# TCBA-Wooster, Ohio 3/7



## blueskybeesupply (Dec 11, 2007)

*Blue Sky Bee Supply will be at this meeting and will be glad to bring your pre-orders on bottles and equipment.*

*The Ohio State University & Tri-County Beekeeping Workshop (OTW) is the largest single-day beekeeping workshop in the United States. *OTW is held annually on the first Saturday of March at OSU's OARDC campus in Wooster, Ohio. The workshop started out as a small meeting in 1978 and has grown to accomodate approximately 675 participants. The newest addition is a Friday night program and museum tour, this gives long distance participants an opportunity to listen to a talk(s) and socialize, which has proven very successful.

The goals of the workshop are primarily educational and collaborative. The workshop allows expert speakers to introduce participants of all experience levels to new techniques, equipment, and research. It also provides a forum to hone traditional practices. Along with the main program, there are many vendors from across the country that sell beekeeping equipment and related material.

Each year the workshop hosts a guessing contest, baked goods contest, scholarship raffle, door prizes, many vendors, and museum tours.

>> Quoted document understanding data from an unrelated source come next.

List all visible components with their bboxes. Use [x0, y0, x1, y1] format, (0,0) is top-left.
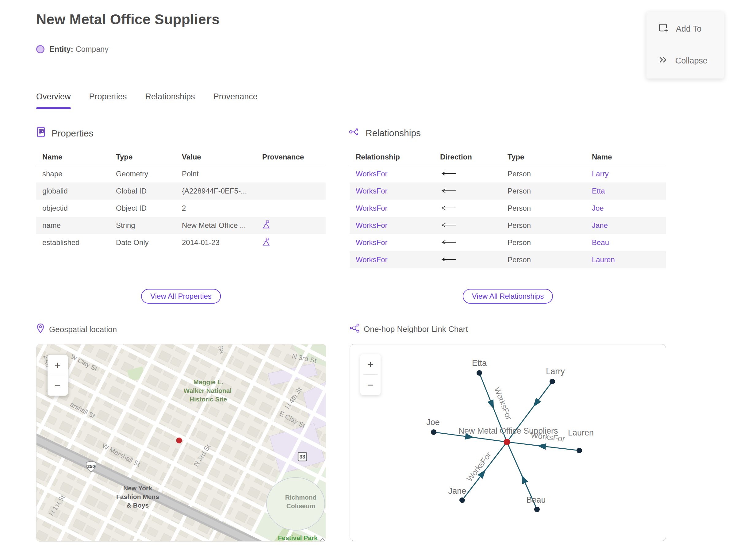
relationship-name-cell: Larry — [586, 170, 666, 178]
relationship-link[interactable]: WorksFor — [356, 170, 388, 178]
chart-node-jane[interactable] — [459, 497, 465, 503]
chart-zoom-out-button[interactable]: − — [360, 375, 381, 395]
properties-section-header: Properties — [36, 126, 94, 140]
map-zoom-in-button[interactable]: + — [48, 355, 68, 375]
provenance-flag-icon[interactable] — [262, 237, 270, 248]
svg-text:& Boys: & Boys — [127, 502, 149, 509]
property-value-cell: New Metal Office ... — [176, 221, 256, 230]
relationship-link[interactable]: WorksFor — [356, 204, 388, 213]
chart-node-etta[interactable] — [477, 370, 482, 376]
direction-cell — [434, 187, 501, 195]
relationships-fork-icon — [349, 126, 361, 140]
direction-cell — [434, 255, 501, 264]
chart-node-label: Joe — [426, 418, 440, 427]
map-location-marker[interactable] — [176, 438, 182, 443]
left-arrow-icon — [440, 170, 457, 178]
link-chart-section-title: One-hop Neighbor Link Chart — [364, 324, 468, 334]
property-name-cell: name — [36, 221, 110, 230]
property-value-cell: 2 — [176, 204, 256, 213]
column-header: Type — [501, 153, 586, 161]
relationships-table-header: RelationshipDirectionTypeName — [350, 149, 666, 165]
page-title: New Metal Office Suppliers — [36, 11, 220, 28]
relationship-link[interactable]: WorksFor — [356, 221, 388, 230]
property-value-cell: 2014-01-23 — [176, 238, 256, 247]
property-provenance-cell — [256, 220, 326, 231]
chart-edge-arrowhead — [487, 400, 494, 409]
left-arrow-icon — [440, 187, 457, 195]
entity-name-link[interactable]: Jane — [592, 221, 608, 230]
entity-name-link[interactable]: Larry — [592, 170, 609, 178]
entity-name-link[interactable]: Joe — [592, 204, 604, 213]
left-arrow-icon — [440, 204, 457, 213]
column-header: Relationship — [350, 153, 434, 161]
relationship-cell: WorksFor — [350, 255, 434, 264]
map-pin-icon — [36, 323, 45, 336]
svg-text:Walker National: Walker National — [184, 387, 232, 394]
chart-node-larry[interactable] — [550, 379, 555, 384]
relationships-section-header: Relationships — [349, 126, 421, 140]
chart-zoom-in-button[interactable]: + — [360, 354, 381, 374]
direction-cell — [434, 238, 501, 247]
link-chart-section-header: One-hop Neighbor Link Chart — [350, 323, 468, 335]
tab-properties[interactable]: Properties — [89, 92, 127, 109]
table-row: globalidGlobal ID{A228944F-0EF5-... — [36, 182, 326, 200]
view-all-properties-button[interactable]: View All Properties — [141, 289, 221, 304]
provenance-flag-icon[interactable] — [262, 220, 270, 231]
one-hop-link-chart[interactable]: WorksForWorksForWorksForEttaLarryJoeLaur… — [350, 344, 666, 541]
relationship-type-cell: Person — [501, 170, 586, 178]
add-to-button[interactable]: Add To — [646, 19, 724, 39]
column-header: Name — [586, 153, 666, 161]
relationship-link[interactable]: WorksFor — [356, 187, 388, 195]
tab-relationships[interactable]: Relationships — [145, 92, 195, 109]
view-all-relationships-button[interactable]: View All Relationships — [463, 289, 553, 304]
entity-name-link[interactable]: Etta — [592, 187, 605, 195]
tab-provenance[interactable]: Provenance — [213, 92, 258, 109]
chart-edge-arrowhead — [521, 474, 528, 484]
table-row: WorksForPersonEtta — [350, 182, 666, 200]
chart-node-joe[interactable] — [431, 429, 436, 435]
relationship-link[interactable]: WorksFor — [356, 238, 388, 247]
svg-text:Richmond: Richmond — [285, 494, 317, 501]
relationship-name-cell: Jane — [586, 221, 666, 230]
double-chevron-right-icon — [658, 55, 668, 67]
chart-center-label: New Metal Office Suppliers — [458, 426, 558, 435]
column-header: Name — [36, 153, 110, 161]
map-zoom-out-button[interactable]: − — [48, 375, 68, 396]
relationships-table: RelationshipDirectionTypeName WorksForPe… — [350, 149, 666, 268]
collapse-button[interactable]: Collapse — [646, 51, 724, 71]
chart-node-label: Larry — [546, 367, 565, 376]
direction-cell — [434, 170, 501, 178]
relationships-table-body: WorksForPersonLarryWorksForPersonEttaWor… — [350, 165, 666, 268]
entity-name-link[interactable]: Beau — [592, 238, 609, 247]
chart-node-lauren[interactable] — [577, 448, 582, 453]
tab-bar: OverviewPropertiesRelationshipsProvenanc… — [36, 92, 258, 109]
relationship-cell: WorksFor — [350, 238, 434, 247]
chart-center-node[interactable] — [504, 439, 510, 445]
entity-type-value: Company — [76, 45, 109, 54]
actions-panel: Add To Collapse — [646, 12, 724, 79]
relationship-type-cell: Person — [501, 187, 586, 195]
entity-label: Entity: — [49, 45, 73, 54]
property-name-cell: objectid — [36, 204, 110, 213]
chart-edge-label: WorksFor — [493, 386, 514, 421]
properties-document-icon — [36, 126, 47, 140]
svg-text:250: 250 — [87, 464, 95, 469]
relationship-name-cell: Lauren — [586, 255, 666, 264]
left-arrow-icon — [440, 238, 457, 247]
property-value-cell: Point — [176, 170, 256, 178]
chart-node-label: Lauren — [568, 428, 594, 437]
tab-overview[interactable]: Overview — [36, 92, 71, 109]
add-to-icon — [658, 23, 669, 35]
relationship-type-cell: Person — [501, 255, 586, 264]
chart-node-label: Etta — [472, 359, 487, 368]
svg-text:Maggie L.: Maggie L. — [194, 378, 223, 385]
properties-table-body: shapeGeometryPointglobalidGlobal ID{A228… — [36, 165, 326, 251]
svg-text:Historic Site: Historic Site — [190, 396, 227, 403]
geospatial-section-title: Geospatial location — [49, 325, 117, 334]
chart-edge-arrowhead — [533, 398, 541, 407]
properties-section-title: Properties — [52, 128, 94, 139]
entity-name-link[interactable]: Lauren — [592, 255, 615, 264]
chart-node-beau[interactable] — [534, 507, 540, 512]
geospatial-map[interactable]: k Rd W Clay St Sa arshall St W Marshall … — [36, 344, 326, 542]
relationship-link[interactable]: WorksFor — [356, 255, 388, 264]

The program has something for everyone—children (ages 5–12), beekeepers of all experience levels, and anyone with an interest in apiculture. In the morning participants can enjoy Troyer's Amish Bakery's famous cinnamon rolls, donuts, and fresh-made coffee. Lunch is catered by Des Dutch Essenhaus, a well-known Amish restaurant located in nearby Shreve, Ohio. The dinners consist of roast turkey, mashed potatoes and gravy, a vegetable, homemade pie and a dinner roll. Boxed lunches are available for those wanting a lighter lunch.

Future plans for the OTW include a hands-on room where beekeepers can learn to put frames together and try new equipment. OTW will be on Friday & Saturday, March 6 & 7, 2009.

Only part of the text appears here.